Un pas est fait. Reste à ancrer le dispositif pour finir de convaincre, et travailler aux côtés des enseignants. « Etre dans la complémentarité », appuie l’élue socialiste. La partie n’est pas facile. Depuis 2010, Voiron fait partie du réseau français des villes éducatrices et travaille sur la question des activités périscolaires, notamment au travers du projet éducatif local, sans être véritablement parvenue à convaincre le monde enseignant.

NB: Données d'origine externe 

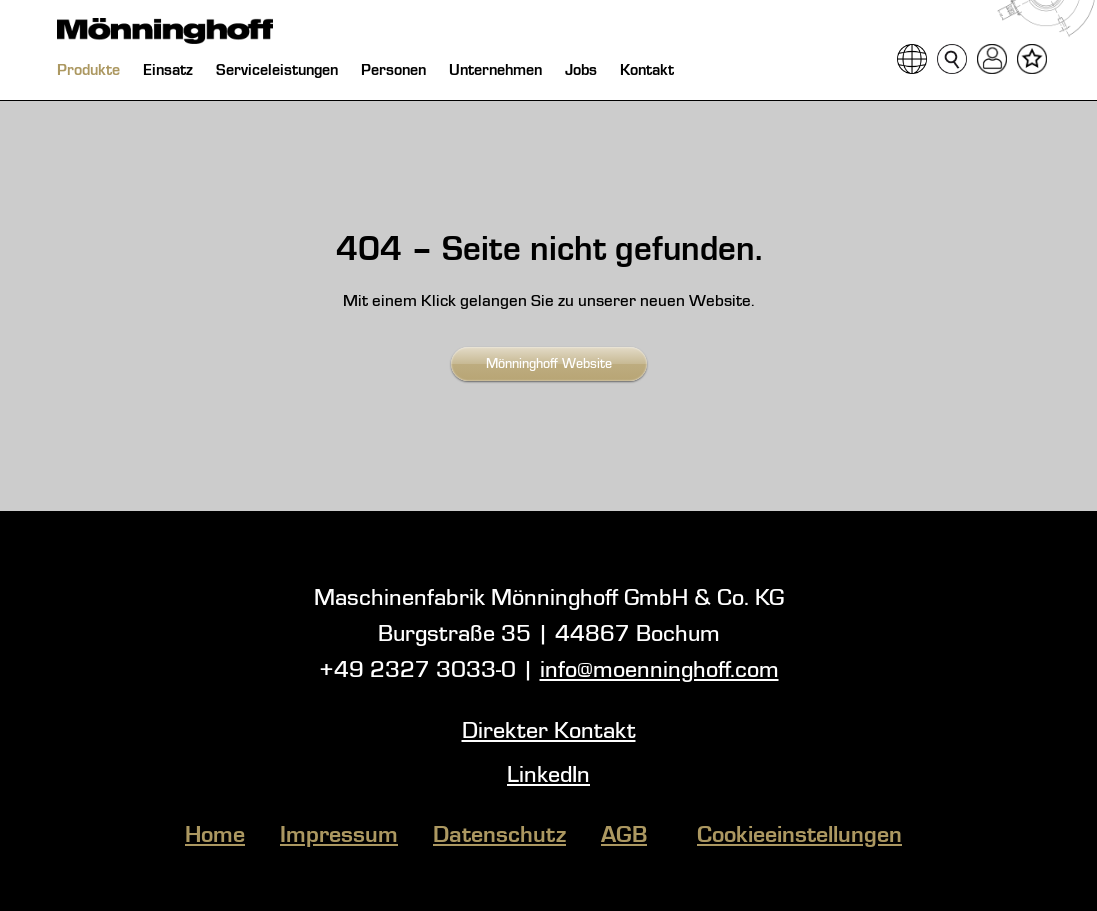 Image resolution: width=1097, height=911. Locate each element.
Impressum (339, 836)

« Réfléchir sur le temps de l’enfant est une bonne chose mais il faut réfléchir ensemble », poursuit Anne Favier. C’est la première fois qu’un gouvernement dit : « il n’y a pas que les enseignants pour éduquer. Aujourd’hui, il est permis de travailler ensemble. On s’en saisit… ou pas ».
En Isère, un élève sur quatre expérimente ce nouveau rythme des 4,5 jours de classe hebdomadaires. Les autres devraient suivre à la rentrée 2014. Non sans craintes, et notamment de manquer d’animateurs dans les communes qui feront partie de la seconde vague. La mutualisation des moyens sera-t-elle la solution ? Certains l’expérimentent déjà, comme à Pommiers la Placette et Voreppe.

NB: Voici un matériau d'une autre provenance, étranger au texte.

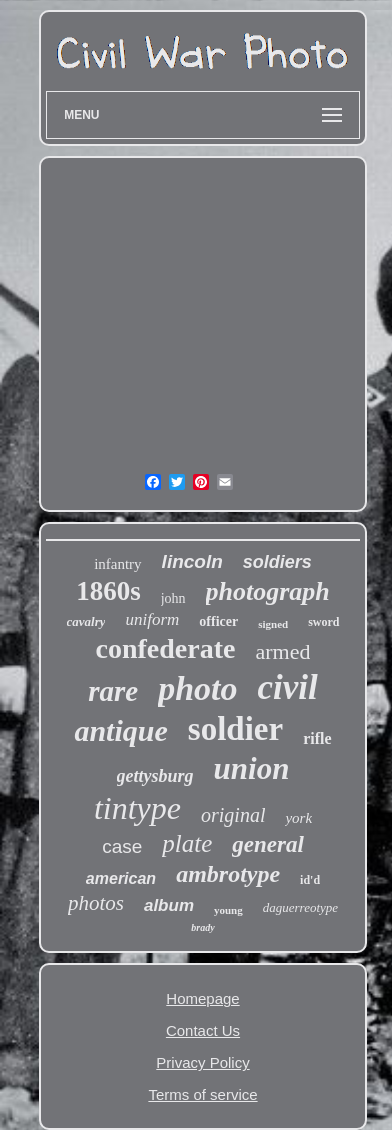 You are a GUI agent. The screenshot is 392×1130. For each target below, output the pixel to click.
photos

« Il faut déconstruire cette réforme pour avoir de nouvelles idées, poursuit Anne Favier, vice-présidente de la communauté d’agglomération du Pays voironnais. Si on part de ce que l’on a, on ne fait rien ». La première étape de la réforme ne fait que commencer, faisant presque oublier le gros morceau : le raccourcissement des vacances d’été…
Patricia Cerinsek
* Les élèves, en maternelle et cours élémentaire, ont désormais classe les lundis, mardis, jeudis et vendredis de 8h30 à 11h45 et de 13h45 à 15h45, et le mercredi de 8h30 à 11h30. Les activités périscolaires, gérées et financées par la ville, prennent le relais de 16h à 17h.
** Les activités périscolaires sont gratuites pour les familles les plus en difficulté.